Hand back each record exactly as you find it.

[DATA PROVIDED — start]

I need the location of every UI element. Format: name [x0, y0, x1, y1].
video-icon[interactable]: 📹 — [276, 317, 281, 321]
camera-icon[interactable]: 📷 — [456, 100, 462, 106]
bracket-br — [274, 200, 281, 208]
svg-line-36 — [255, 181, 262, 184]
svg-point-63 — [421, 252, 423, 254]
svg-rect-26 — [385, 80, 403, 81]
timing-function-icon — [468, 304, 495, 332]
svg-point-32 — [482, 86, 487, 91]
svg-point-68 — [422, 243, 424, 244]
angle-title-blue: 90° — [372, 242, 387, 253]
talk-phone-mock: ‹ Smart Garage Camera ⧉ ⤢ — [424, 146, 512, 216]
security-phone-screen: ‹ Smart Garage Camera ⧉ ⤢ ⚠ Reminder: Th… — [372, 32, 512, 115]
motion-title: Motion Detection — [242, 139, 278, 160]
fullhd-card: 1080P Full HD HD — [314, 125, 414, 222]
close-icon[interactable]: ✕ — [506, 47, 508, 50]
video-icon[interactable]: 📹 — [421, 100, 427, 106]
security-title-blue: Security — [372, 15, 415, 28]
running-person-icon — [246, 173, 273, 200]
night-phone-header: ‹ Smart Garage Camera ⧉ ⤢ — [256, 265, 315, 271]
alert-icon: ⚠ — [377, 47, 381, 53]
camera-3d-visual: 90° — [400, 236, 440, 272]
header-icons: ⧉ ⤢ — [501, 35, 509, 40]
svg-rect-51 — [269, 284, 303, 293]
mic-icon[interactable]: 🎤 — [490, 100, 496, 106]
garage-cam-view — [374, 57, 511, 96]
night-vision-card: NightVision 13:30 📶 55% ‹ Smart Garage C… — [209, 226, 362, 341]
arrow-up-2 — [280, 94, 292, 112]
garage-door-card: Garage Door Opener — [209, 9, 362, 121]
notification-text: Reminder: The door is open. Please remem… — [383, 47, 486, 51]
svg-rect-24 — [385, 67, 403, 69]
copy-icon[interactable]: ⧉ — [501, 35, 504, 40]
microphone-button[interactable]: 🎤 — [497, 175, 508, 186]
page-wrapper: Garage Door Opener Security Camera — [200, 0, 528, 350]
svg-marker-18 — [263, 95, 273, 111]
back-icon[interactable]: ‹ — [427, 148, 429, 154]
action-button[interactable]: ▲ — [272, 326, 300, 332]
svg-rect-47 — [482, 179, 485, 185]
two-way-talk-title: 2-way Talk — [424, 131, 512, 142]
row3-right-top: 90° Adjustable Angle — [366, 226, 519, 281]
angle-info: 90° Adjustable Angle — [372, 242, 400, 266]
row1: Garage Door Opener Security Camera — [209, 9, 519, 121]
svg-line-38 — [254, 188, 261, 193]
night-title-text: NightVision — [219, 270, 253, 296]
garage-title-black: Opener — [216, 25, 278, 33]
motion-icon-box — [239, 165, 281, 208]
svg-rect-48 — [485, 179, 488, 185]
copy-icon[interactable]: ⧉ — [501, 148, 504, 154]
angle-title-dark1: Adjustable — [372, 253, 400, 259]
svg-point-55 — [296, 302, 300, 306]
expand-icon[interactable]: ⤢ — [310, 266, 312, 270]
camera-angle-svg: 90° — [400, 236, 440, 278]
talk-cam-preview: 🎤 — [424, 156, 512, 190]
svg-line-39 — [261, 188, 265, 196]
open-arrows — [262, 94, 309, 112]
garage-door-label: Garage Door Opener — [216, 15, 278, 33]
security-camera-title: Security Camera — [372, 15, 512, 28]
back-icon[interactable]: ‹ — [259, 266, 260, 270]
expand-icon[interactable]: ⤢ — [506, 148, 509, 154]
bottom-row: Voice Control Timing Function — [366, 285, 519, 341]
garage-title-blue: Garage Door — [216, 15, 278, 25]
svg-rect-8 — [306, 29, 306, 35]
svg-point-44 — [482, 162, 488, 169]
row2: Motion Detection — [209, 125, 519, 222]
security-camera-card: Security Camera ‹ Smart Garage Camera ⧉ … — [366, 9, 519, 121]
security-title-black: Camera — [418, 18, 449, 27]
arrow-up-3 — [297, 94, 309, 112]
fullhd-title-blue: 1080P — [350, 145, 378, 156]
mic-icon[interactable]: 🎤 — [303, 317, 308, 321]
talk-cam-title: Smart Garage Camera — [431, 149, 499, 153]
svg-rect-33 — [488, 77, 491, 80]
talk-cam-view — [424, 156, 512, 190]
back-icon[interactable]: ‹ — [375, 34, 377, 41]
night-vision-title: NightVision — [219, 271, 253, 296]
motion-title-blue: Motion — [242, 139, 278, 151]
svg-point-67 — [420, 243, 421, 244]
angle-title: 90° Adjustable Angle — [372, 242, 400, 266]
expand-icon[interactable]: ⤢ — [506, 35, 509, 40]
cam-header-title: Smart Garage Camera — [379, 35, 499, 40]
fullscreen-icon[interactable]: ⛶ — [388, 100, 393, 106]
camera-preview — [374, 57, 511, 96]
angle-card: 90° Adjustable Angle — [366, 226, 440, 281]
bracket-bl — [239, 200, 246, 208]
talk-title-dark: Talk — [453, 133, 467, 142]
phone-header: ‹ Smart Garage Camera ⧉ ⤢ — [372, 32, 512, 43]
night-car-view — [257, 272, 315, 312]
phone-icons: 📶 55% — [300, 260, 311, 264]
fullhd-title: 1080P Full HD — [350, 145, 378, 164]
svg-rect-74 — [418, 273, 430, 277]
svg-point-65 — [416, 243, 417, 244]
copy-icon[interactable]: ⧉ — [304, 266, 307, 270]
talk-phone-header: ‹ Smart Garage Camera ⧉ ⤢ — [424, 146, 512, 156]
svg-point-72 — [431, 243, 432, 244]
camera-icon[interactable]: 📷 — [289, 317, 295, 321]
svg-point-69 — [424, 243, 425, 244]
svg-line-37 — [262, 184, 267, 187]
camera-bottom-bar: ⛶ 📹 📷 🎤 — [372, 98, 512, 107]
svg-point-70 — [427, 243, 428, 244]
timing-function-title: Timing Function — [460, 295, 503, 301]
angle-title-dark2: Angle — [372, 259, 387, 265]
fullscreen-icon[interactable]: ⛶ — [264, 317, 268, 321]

[DATA PROVIDED — finish]

> _RESULT OF THE EXERCISE_
I need the location of every UI element. Format: name [x0, y0, x1, y1].
video-icon[interactable]: 📹 — [276, 317, 281, 321]
camera-icon[interactable]: 📷 — [456, 100, 462, 106]
bracket-br — [274, 200, 281, 208]
svg-line-36 — [255, 181, 262, 184]
svg-point-63 — [421, 252, 423, 254]
svg-rect-26 — [385, 80, 403, 81]
timing-function-icon — [468, 304, 495, 332]
svg-point-32 — [482, 86, 487, 91]
svg-point-68 — [422, 243, 424, 244]
angle-title-blue: 90° — [372, 242, 387, 253]
talk-phone-mock: ‹ Smart Garage Camera ⧉ ⤢ — [424, 146, 512, 216]
security-phone-screen: ‹ Smart Garage Camera ⧉ ⤢ ⚠ Reminder: Th… — [372, 32, 512, 115]
motion-title: Motion Detection — [242, 139, 278, 160]
fullhd-card: 1080P Full HD HD — [314, 125, 414, 222]
close-icon[interactable]: ✕ — [506, 47, 508, 50]
video-icon[interactable]: 📹 — [421, 100, 427, 106]
security-title-blue: Security — [372, 15, 415, 28]
running-person-icon — [246, 173, 273, 200]
night-phone-header: ‹ Smart Garage Camera ⧉ ⤢ — [256, 265, 315, 271]
alert-icon: ⚠ — [377, 47, 381, 53]
camera-3d-visual: 90° — [400, 236, 440, 272]
header-icons: ⧉ ⤢ — [501, 35, 509, 40]
svg-rect-51 — [269, 284, 303, 293]
mic-icon[interactable]: 🎤 — [490, 100, 496, 106]
garage-cam-view — [374, 57, 511, 96]
night-vision-card: NightVision 13:30 📶 55% ‹ Smart Garage C… — [209, 226, 362, 341]
arrow-up-2 — [280, 94, 292, 112]
garage-door-card: Garage Door Opener — [209, 9, 362, 121]
notification-text: Reminder: The door is open. Please remem… — [383, 47, 486, 51]
svg-rect-24 — [385, 67, 403, 69]
copy-icon[interactable]: ⧉ — [501, 35, 504, 40]
microphone-button[interactable]: 🎤 — [497, 175, 508, 186]
page-wrapper: Garage Door Opener Security Camera — [200, 0, 528, 350]
svg-marker-18 — [263, 95, 273, 111]
back-icon[interactable]: ‹ — [427, 148, 429, 154]
action-button[interactable]: ▲ — [272, 326, 300, 332]
svg-rect-47 — [482, 179, 485, 185]
two-way-talk-title: 2-way Talk — [424, 131, 512, 142]
row3-right-top: 90° Adjustable Angle — [366, 226, 519, 281]
angle-info: 90° Adjustable Angle — [372, 242, 400, 266]
row1: Garage Door Opener Security Camera — [209, 9, 519, 121]
svg-line-38 — [254, 188, 261, 193]
night-title-text: NightVision — [219, 270, 253, 296]
garage-title-black: Opener — [216, 25, 278, 33]
motion-icon-box — [239, 165, 281, 208]
svg-rect-48 — [485, 179, 488, 185]
copy-icon[interactable]: ⧉ — [501, 148, 504, 154]
angle-title-dark1: Adjustable — [372, 253, 400, 259]
svg-point-55 — [296, 302, 300, 306]
expand-icon[interactable]: ⤢ — [310, 266, 312, 270]
camera-angle-svg: 90° — [400, 236, 440, 278]
talk-cam-preview: 🎤 — [424, 156, 512, 190]
svg-line-39 — [261, 188, 265, 196]
open-arrows — [262, 94, 309, 112]
garage-door-label: Garage Door Opener — [216, 15, 278, 33]
security-camera-title: Security Camera — [372, 15, 512, 28]
back-icon[interactable]: ‹ — [259, 266, 260, 270]
expand-icon[interactable]: ⤢ — [506, 148, 509, 154]
bottom-row: Voice Control Timing Function — [366, 285, 519, 341]
garage-title-blue: Garage Door — [216, 15, 278, 25]
svg-rect-8 — [306, 29, 306, 35]
svg-point-44 — [482, 162, 488, 169]
row2: Motion Detection — [209, 125, 519, 222]
security-camera-card: Security Camera ‹ Smart Garage Camera ⧉ … — [366, 9, 519, 121]
security-title-black: Camera — [418, 18, 449, 27]
arrow-up-3 — [297, 94, 309, 112]
fullhd-title-blue: 1080P — [350, 145, 378, 156]
mic-icon[interactable]: 🎤 — [303, 317, 308, 321]
talk-cam-title: Smart Garage Camera — [431, 149, 499, 153]
svg-rect-33 — [488, 77, 491, 80]
talk-cam-view — [424, 156, 512, 190]
back-icon[interactable]: ‹ — [375, 34, 377, 41]
night-vision-title: NightVision — [219, 271, 253, 296]
motion-title-blue: Motion — [242, 139, 278, 151]
svg-point-67 — [420, 243, 421, 244]
angle-title: 90° Adjustable Angle — [372, 242, 400, 266]
expand-icon[interactable]: ⤢ — [506, 35, 509, 40]
cam-header-title: Smart Garage Camera — [379, 35, 499, 40]
fullscreen-icon[interactable]: ⛶ — [388, 100, 393, 106]
camera-preview — [374, 57, 511, 96]
angle-card: 90° Adjustable Angle — [366, 226, 440, 281]
bracket-bl — [239, 200, 246, 208]
talk-title-dark: Talk — [453, 133, 467, 142]
phone-header: ‹ Smart Garage Camera ⧉ ⤢ — [372, 32, 512, 43]
night-car-view — [257, 272, 315, 312]
phone-icons: 📶 55% — [300, 260, 311, 264]
fullhd-title: 1080P Full HD — [350, 145, 378, 164]
svg-rect-74 — [418, 273, 430, 277]
svg-point-65 — [416, 243, 417, 244]
copy-icon[interactable]: ⧉ — [304, 266, 307, 270]
talk-phone-header: ‹ Smart Garage Camera ⧉ ⤢ — [424, 146, 512, 156]
svg-point-72 — [431, 243, 432, 244]
camera-icon[interactable]: 📷 — [289, 317, 295, 321]
svg-point-69 — [424, 243, 425, 244]
svg-line-37 — [262, 184, 267, 187]
camera-bottom-bar: ⛶ 📹 📷 🎤 — [372, 98, 512, 107]
svg-point-70 — [427, 243, 428, 244]
timing-function-title: Timing Function — [460, 295, 503, 301]
angle-title-dark2: Angle — [372, 259, 387, 265]
fullscreen-icon[interactable]: ⛶ — [264, 317, 268, 321]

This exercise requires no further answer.